DATA RECORDS ▸
——————

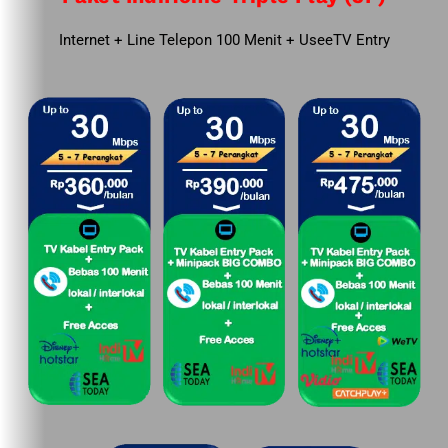
Internet + Line Telepon 100 Menit + UseeTV Entry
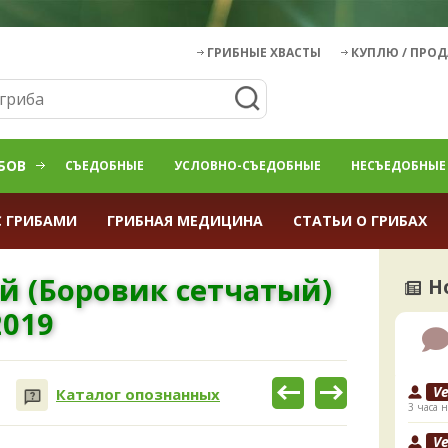
ГРИБНЫЕ ХВАСТЫ
КУПЛЮ / ПРО
БОВ
СЪЕДОБНЫЕ
УСЛОВНО-СЪЕДОБНЫЕ
НЕСЪЕДОБНЫЕ
С ГРИБАМИ
ГРИБНАЯ МЕДИЦИНА
СТАТЬИ О ГРИБАХ
й (Боровик сетчатый)
Н
2019
V
Каталог опознанных
3 часа н
V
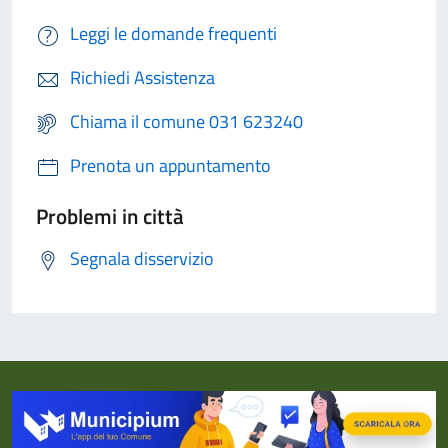
Leggi le domande frequenti
Richiedi Assistenza
Chiama il comune 031 623240
Prenota un appuntamento
Problemi in città
Segnala disservizio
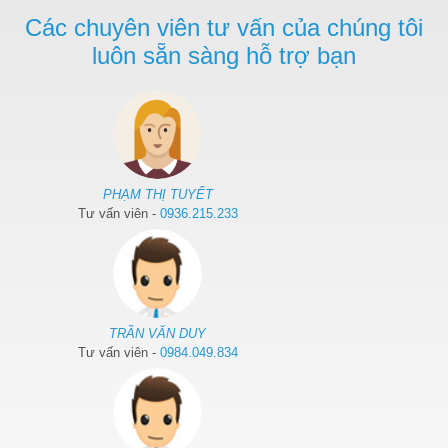
Các chuyên viên tư vấn của chúng tôi
luôn sẵn sàng hỗ trợ bạn
PHẠM THỊ TUYẾT
Tư vấn viên -
0936.215.233
TRẦN VĂN DUY
Tư vấn viên -
0984.049.834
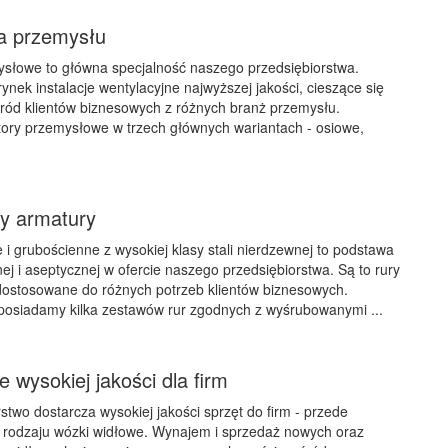
la przemysłu
ysłowe to główna specjalność naszego przedsiębiorstwa.
ek instalacje wentylacyjne najwyższej jakości, cieszące się
ód klientów biznesowych z różnych branż przemysłu.
tory przemysłowe w trzech głównych wariantach - osiowe,
y armatury
 i grubościenne z wysokiej klasy stali nierdzewnej to podstawa
ej i aseptycznej w ofercie naszego przedsiębiorstwa. Są to rury
 dostosowane do różnych potrzeb klientów biznesowych.
posiadamy kilka zestawów rur zgodnych z wyśrubowanymi ...
 wysokiej jakości dla firm
stwo dostarcza wysokiej jakości sprzęt do firm - przede
 rodzaju wózki widłowe. Wynajem i sprzedaż nowych oraz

——————

Nothing but the lines from the line with "stwo dostarcza wysokiej" to the last line of the listing above should appear; please retype them exactly, both ends included.

stwo dostarcza wysokiej jakości sprzęt do firm - przede
 rodzaju wózki widłowe. Wynajem i sprzedaż nowych oraz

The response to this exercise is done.